Cartão Danificado ou Chip Não Funciona: O Que Fazer

Cartão danificado ou chip não funciona? Veja como testar com segurança, usar o virtual, pedir nova via, contestar tarifa e evitar golpes na troca em 2026.

Por Equipe CartãoIA Publicado em 29/08/2026 12 min de leitura

Resposta rápida: se o chip do cartão não funciona, confira no aplicativo se o plástico está ativo, desbloqueado e com limite. Teste uma única vez em outro terminal confiável; se o erro se repetir, não force nem entregue o cartão a alguém para “consertar”. Use cartão virtual, carteira digital ou outro meio de pagamento e peça uma nova via no canal oficial do emissor. Antes de confirmar, pergunte sobre tarifa, prazo, número novo, assinaturas e destino do cartão antigo.

Um cartão pode parar de funcionar porque o chip está sujo ou danificado, o plástico foi dobrado, a função por aproximação está desativada, a validade terminou, o banco aplicou um bloqueio de segurança ou a maquininha está com falha. Esses cenários parecem iguais no caixa, mas não exigem a mesma providência.

A prioridade é separar defeito físico, recusa da transação e bloqueio da conta. Trocar o plástico não resolve falta de limite de crédito, compra fora do perfil, senha bloqueada ou fatura em atraso. Da mesma forma, insistir em várias maquininhas não recupera um chip trincado e ainda pode expor o cartão a terceiros.
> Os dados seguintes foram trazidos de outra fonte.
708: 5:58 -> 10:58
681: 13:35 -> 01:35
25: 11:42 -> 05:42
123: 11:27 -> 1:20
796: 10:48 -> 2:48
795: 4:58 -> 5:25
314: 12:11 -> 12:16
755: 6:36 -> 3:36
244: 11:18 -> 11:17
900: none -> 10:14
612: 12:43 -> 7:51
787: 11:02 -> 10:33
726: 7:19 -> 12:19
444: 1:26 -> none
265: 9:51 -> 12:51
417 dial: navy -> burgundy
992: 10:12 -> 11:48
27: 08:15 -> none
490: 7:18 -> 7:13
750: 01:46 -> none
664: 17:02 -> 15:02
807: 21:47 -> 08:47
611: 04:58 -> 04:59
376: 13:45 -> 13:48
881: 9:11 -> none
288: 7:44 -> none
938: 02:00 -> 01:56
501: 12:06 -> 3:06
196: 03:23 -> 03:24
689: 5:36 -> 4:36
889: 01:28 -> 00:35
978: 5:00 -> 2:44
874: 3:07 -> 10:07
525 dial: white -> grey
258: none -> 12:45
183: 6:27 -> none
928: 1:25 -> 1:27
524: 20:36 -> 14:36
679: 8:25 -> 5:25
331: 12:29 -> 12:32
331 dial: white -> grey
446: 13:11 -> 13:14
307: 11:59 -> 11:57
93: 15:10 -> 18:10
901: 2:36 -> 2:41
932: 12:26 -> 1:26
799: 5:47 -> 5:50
Este guia explica como testar com segurança, quando pedir substituição, como manter pagamentos essenciais e o que fazer se houver tarifa ou golpe. O conteúdo é educativo e não substitui o contrato, o diagnóstico do emissor nem orientação jurídica para um caso individual.

Primeiro: identifique qual função deixou de operar

Um cartão físico reúne mais de uma forma de pagamento. Antes de pedir nova via, observe exatamente onde ocorre a falha:

  • chip: a maquininha não lê, mostra erro ou pede reinserção;
  • aproximação (NFC): o cartão funciona inserido, mas não encostado;
  • tarja magnética: pode ser usada em situações específicas, mas não deve ser tratada como solução universal;
  • compras online: dependem de número, validade, CVC, autenticação e regras do emissor;
  • carteira digital: usa um token vinculado ao cartão e pode continuar ou parar após a troca;
  • saque: depende do caixa eletrônico, senha, função habilitada e condições do produto.
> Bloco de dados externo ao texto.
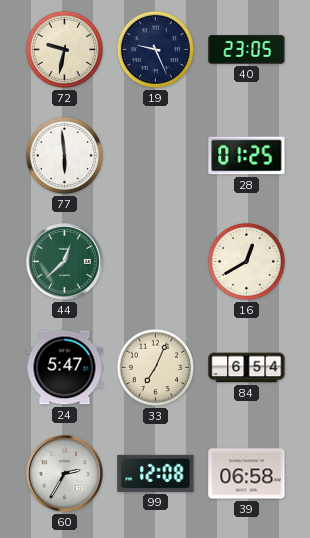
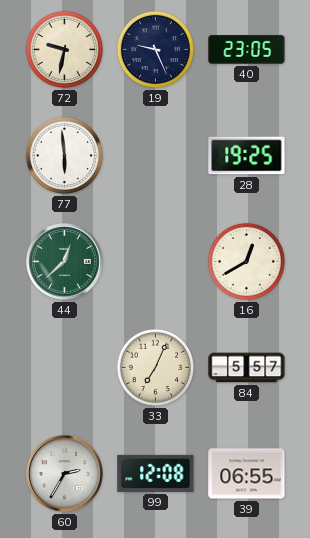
28: 01:25 -> 19:25
24: 5:47 -> none
84: 6:54 -> 5:57
39: 06:58 -> 06:55
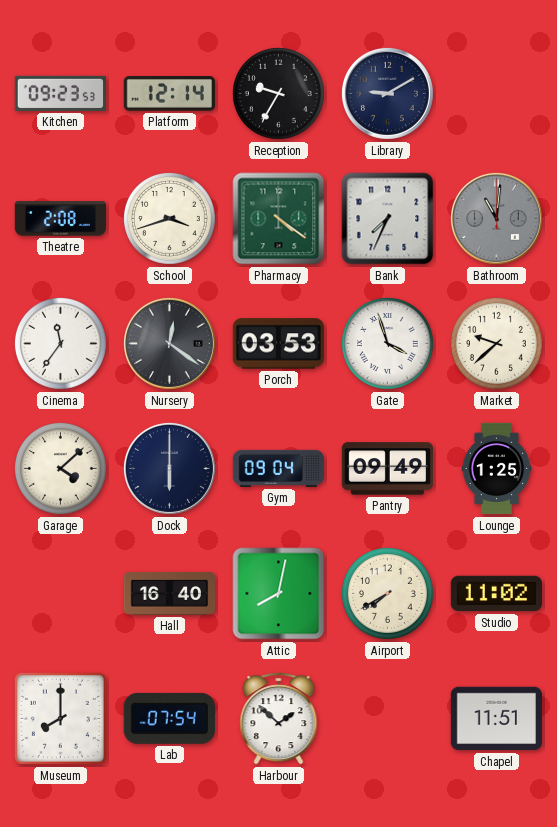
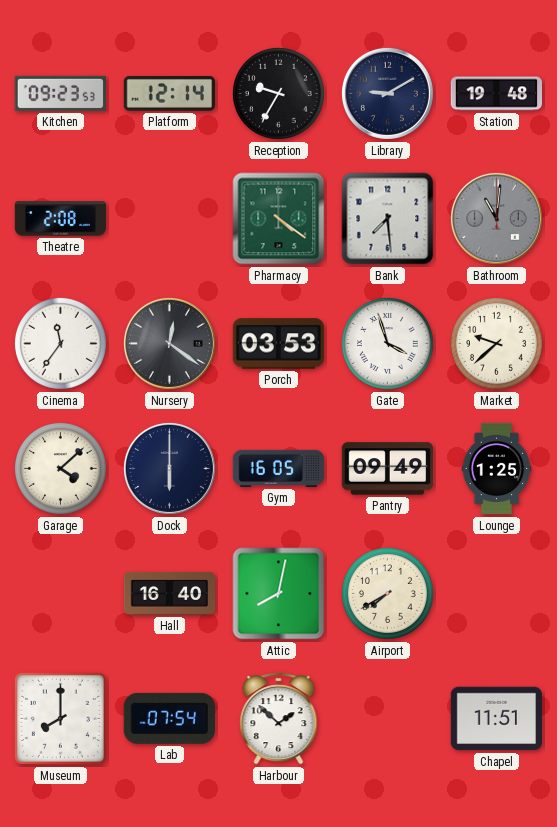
Station: none -> 19:48
School: 3:42 -> none
Bank: 7:34 -> 7:29
Gym: 09:04 -> 16:05
Studio: 11:02 -> none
Abra o aplicativo oficial e procure o status do cartão. Veja se ele está bloqueado, vencido, aguardando desbloqueio, cancelado ou com alguma função desativada. Se o plástico acabou de chegar, siga o procedimento de como desbloquear o cartão antes de concluir que existe defeito.

Confira também validade, limite disponível e alertas do banco. Um cartão pode ser recusado mesmo fisicamente intacto; o guia sobre cartão recusado mesmo com limite ajuda a investigar autorização, segurança e estabelecimento sem confundir tudo com chip quebrado.

Chip não funciona: passo a passo seguro

1. Pare de repetir a operação

Se a maquininha falhou, pergunte se a transação foi aprovada antes de tentar novamente. Uma resposta incompleta no terminal pode gerar compra pendente ou até uma cobrança duplicada quando o pagamento é repetido no impulso.

Abra o aplicativo e confira as notificações. Se não houver lançamento e o estabelecimento confirmar a falha, faça no máximo um teste em outro terminal confiável. O erro em uma única maquininha não prova defeito do cartão; a repetição em equipamentos diferentes é um sinal mais útil.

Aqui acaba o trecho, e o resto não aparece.